··· Extracted information ···

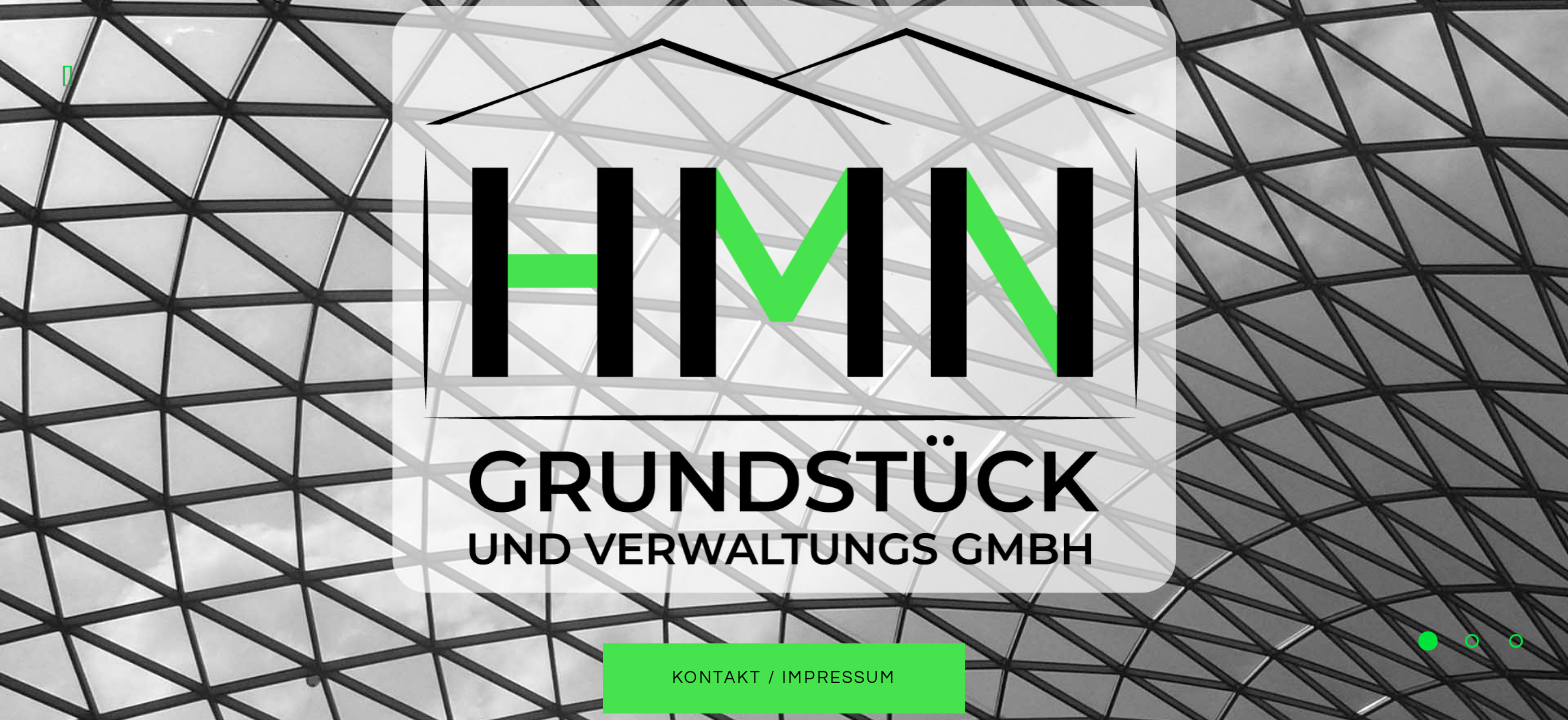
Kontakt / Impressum (784, 679)
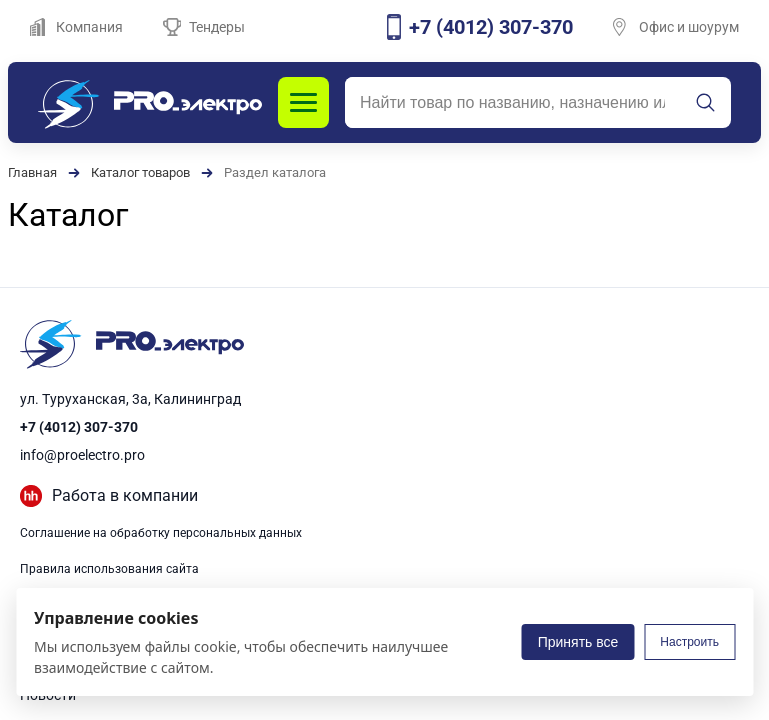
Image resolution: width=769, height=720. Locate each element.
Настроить (689, 642)
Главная (32, 172)
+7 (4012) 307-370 (79, 427)
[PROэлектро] (150, 102)
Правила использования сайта (109, 569)
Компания (76, 27)
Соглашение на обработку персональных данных (161, 533)
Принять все (578, 642)
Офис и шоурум (676, 27)
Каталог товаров (140, 172)
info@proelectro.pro (82, 455)
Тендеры (204, 27)
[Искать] (706, 103)
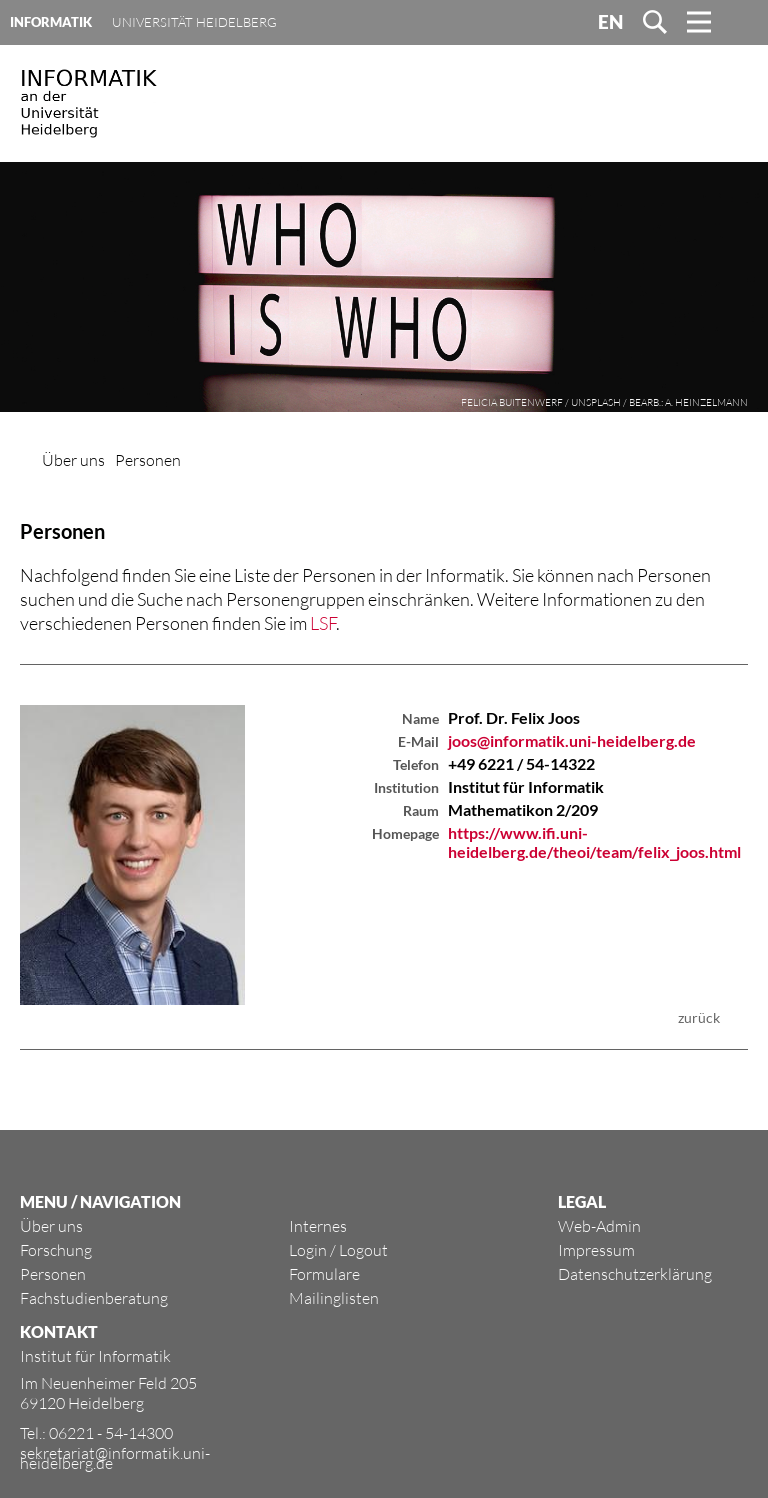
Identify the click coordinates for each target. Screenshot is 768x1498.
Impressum (596, 1250)
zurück (699, 1017)
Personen (148, 460)
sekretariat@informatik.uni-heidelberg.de (115, 1458)
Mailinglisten (334, 1298)
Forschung (56, 1250)
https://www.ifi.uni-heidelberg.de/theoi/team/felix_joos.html (594, 842)
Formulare (324, 1274)
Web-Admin (599, 1226)
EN (610, 22)
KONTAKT (59, 1331)
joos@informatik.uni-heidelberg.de (572, 740)
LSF (323, 623)
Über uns (73, 460)
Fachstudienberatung (94, 1298)
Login (308, 1250)
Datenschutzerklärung (635, 1274)
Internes (318, 1226)
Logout (363, 1250)
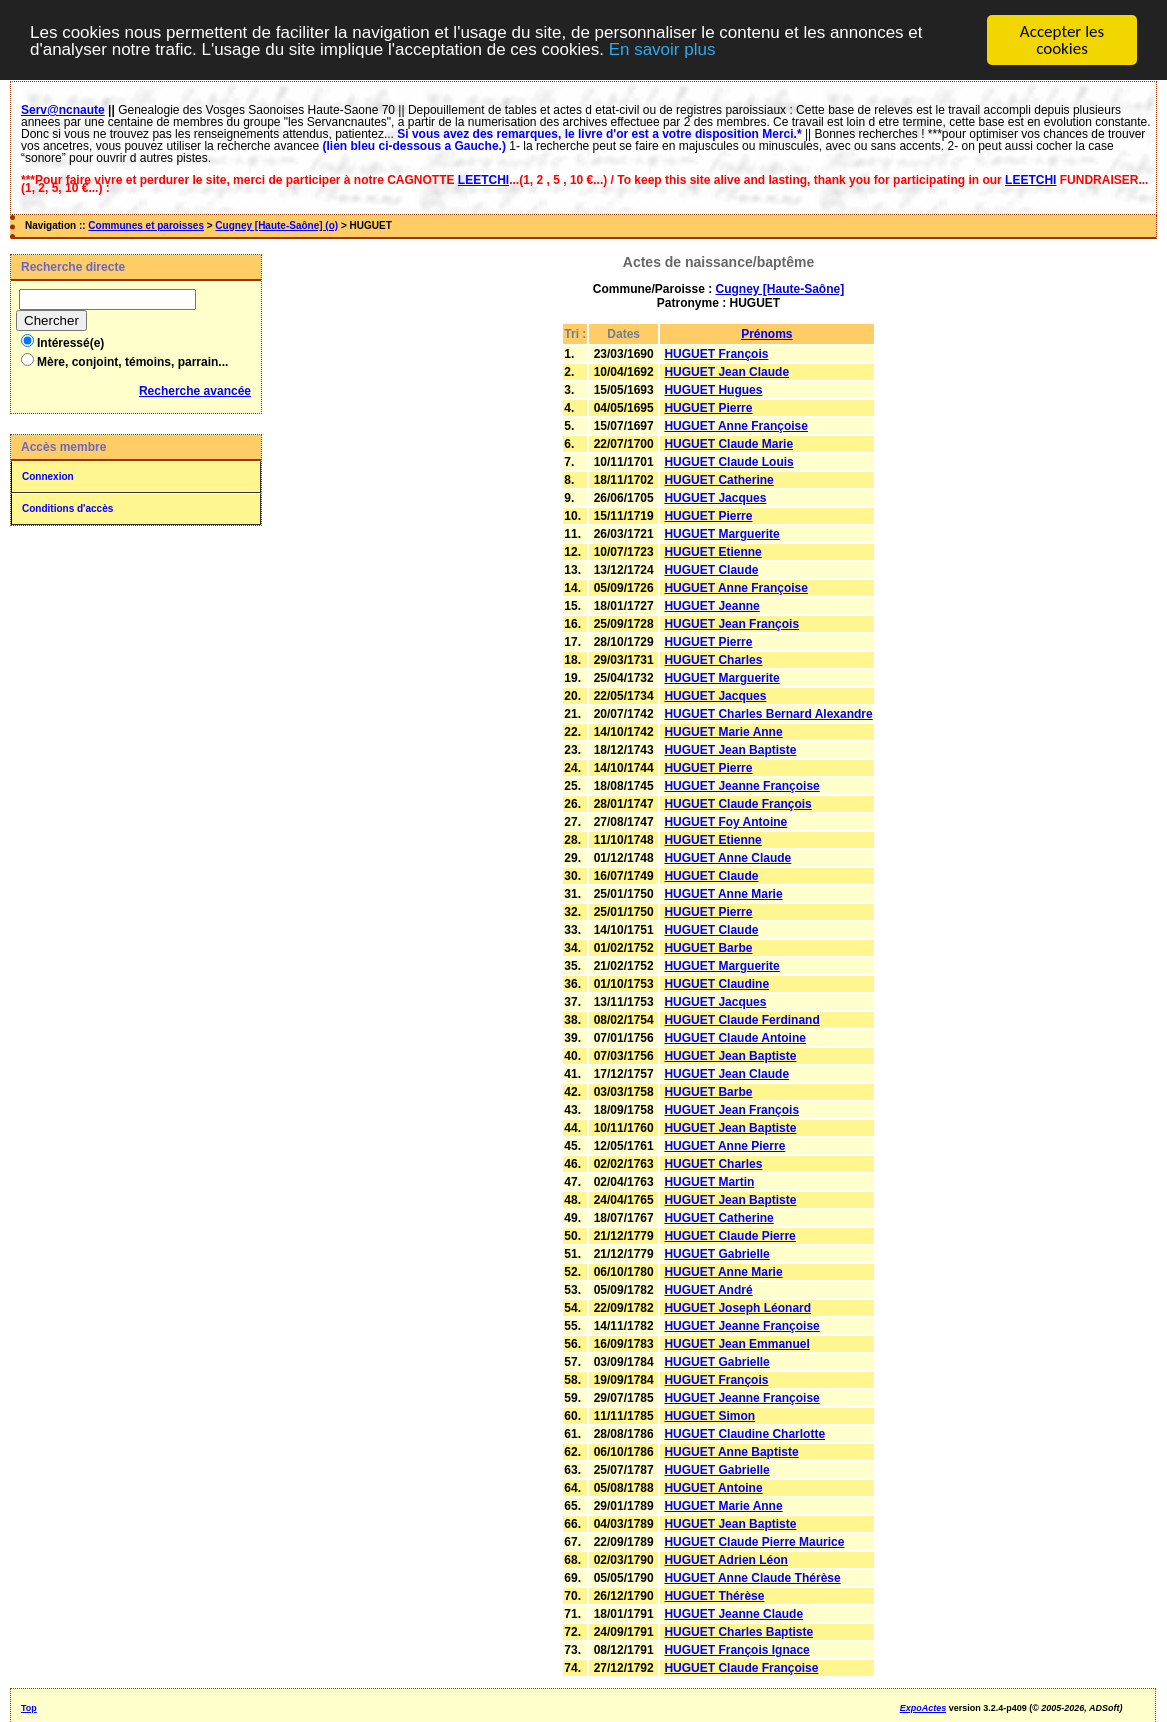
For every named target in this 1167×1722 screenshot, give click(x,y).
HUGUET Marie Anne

···

● Assignment:
Copy out each line of the data that has the word "heidelberg" in it.

● Answer to the problem:
sekretariat@informatik.uni-heidelberg.de (115, 1458)
https://www.ifi.uni-heidelberg.de/theoi/team/felix_joos.html (594, 842)
joos@informatik.uni-heidelberg.de (572, 740)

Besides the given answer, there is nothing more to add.